Daar tegenover vinden we het Grote Bouwhuis van Willem van der Plas en Neeltje Pietersdochter ( Oostdam), gebouwd in 1578. Na hun pachtperiode is de boerderij waarschijnlijk gedeeltelijk verbouwd en voorzien van een gastenverblijf of herenhuis. Na 1650 wordt het gebouw niet meer onder de naam Grote Bouwhuis vermeld. De gebouwen en landerijen zijn sowieso lastig te volgen in de jaarrekeningen omdat zij in wisselende samenstelling werden verpacht. Achter genoemde boerderijen ligt een grote boomgaard en zuidoostelijk daarvam de Oude Hof van het klooster. Raadpensionaris Caspar Fagel heeft eind 17e eeuw op dit hof een beroemd geworden tuin aangelegd. De tuin krijgt veel aandacht van geschiedschrijvers maar raakte in korte tijd verwilderd en vormt slechts een enkele bladzijde in de 650 jaar geschiedenis van het terrein.
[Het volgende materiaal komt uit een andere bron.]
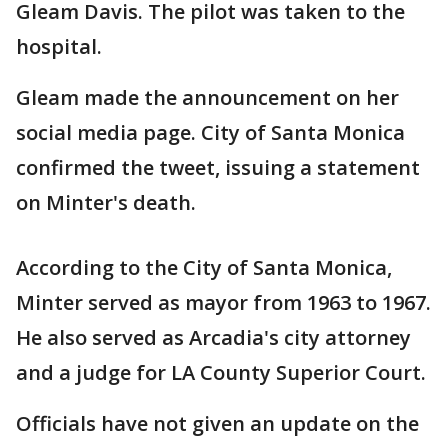
Gleam Davis. The pilot was taken to the
hospital.
Gleam made the announcement on her
social media page. City of Santa Monica
confirmed the tweet, issuing a statement
on Minter's death.
According to the City of Santa Monica,
Minter served as mayor from 1963 to 1967.
He also served as Arcadia's city attorney
and a judge for LA County Superior Court.
Officials have not given an update on the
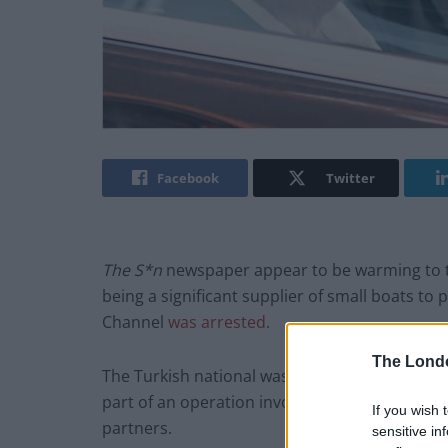
Facebook
Twitter
The S*n
newspaper appear to be warming to t
being a significant supplier of small boats to
Channel
was arrested
.
The Lond
The Turkish national was detained by police 
part of an operation involving the UK’s Nati
If you wish 
partners.
sensitive in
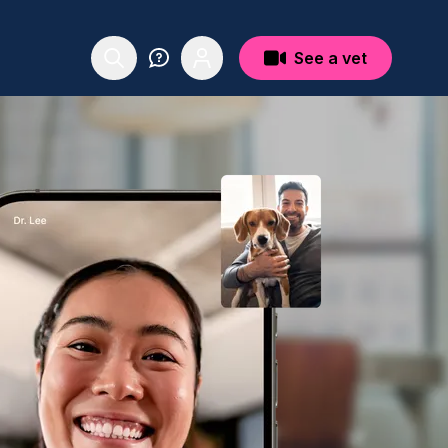
See a vet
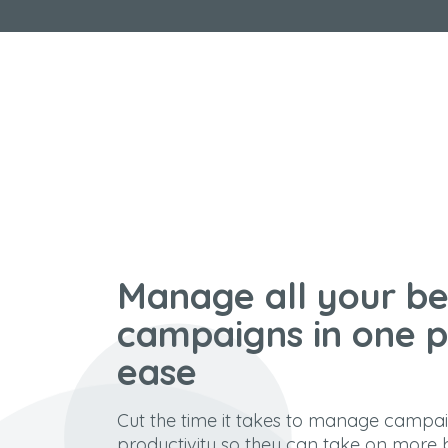
Manage all your be
campaigns in one p
ease
Cut the time it takes to manage campa
productivity so they can take on more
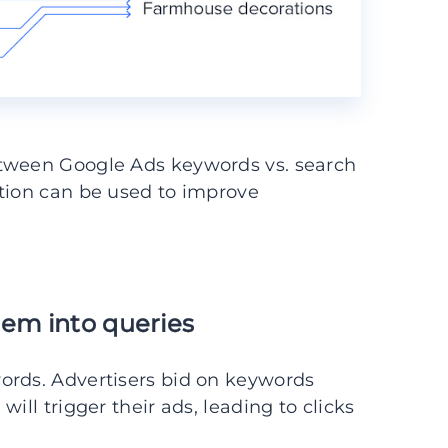
etween Google Ads keywords vs. search
ation can be used to improve
hem into queries
ords. Advertisers bid on keywords
ill trigger their ads, leading to clicks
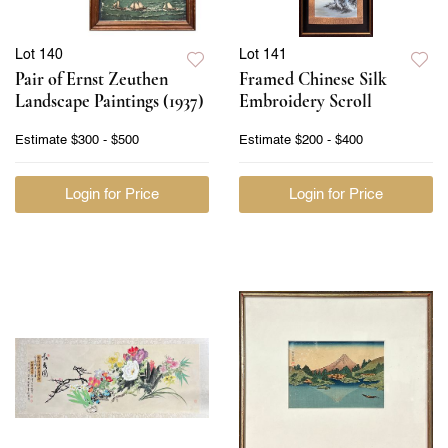
Lot 140
Lot 141
Pair of Ernst Zeuthen
Framed Chinese Silk
Landscape Paintings (1937)
Embroidery Scroll
Estimate
$300 - $500
Estimate
$200 - $400
Login for Price
Login for Price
We lopen links achter de Rentmeesterskamer om en komen uit bij De Halle van Pieter Corneliszoon van der Fits. Boerderij De Halle (herbouwd) bestaat nog altijd. We wandelen naar het oosten en passeren rechts het Oude Bouwhuis van Louris Mathijszoon, vierde boerderij op dit terrein. Na passage van de zuidoostelijke poort vinden we aan weerszijden van de nog altijd bestaande laan bospercelen. Aan de zuidzijde van de laan de weilanden van de Vijvercamp, de Coeweij en Waardenburgs camp. Aan de noordzijde Meester Gerrits camp en het Verdoemde land. De vorm en ligging van lanen en genoemde middeleeuwse weilanden is ongewijzigd te zien op de luchtfoto. Het verschil in vorm, grootte en verhoudingen kunnen we de 17e eeuwse kaartenmaker niet kwalijk nemen.
De historie van Leeuwenhorst is er één van nonnen en boeren. Die boeren worden meestal vergeten maar het terrein van Leeuwenhorst geeft als laatste gebied in Noordwijkerhout een authentieke indruk van het dorp als boerengemeenschap.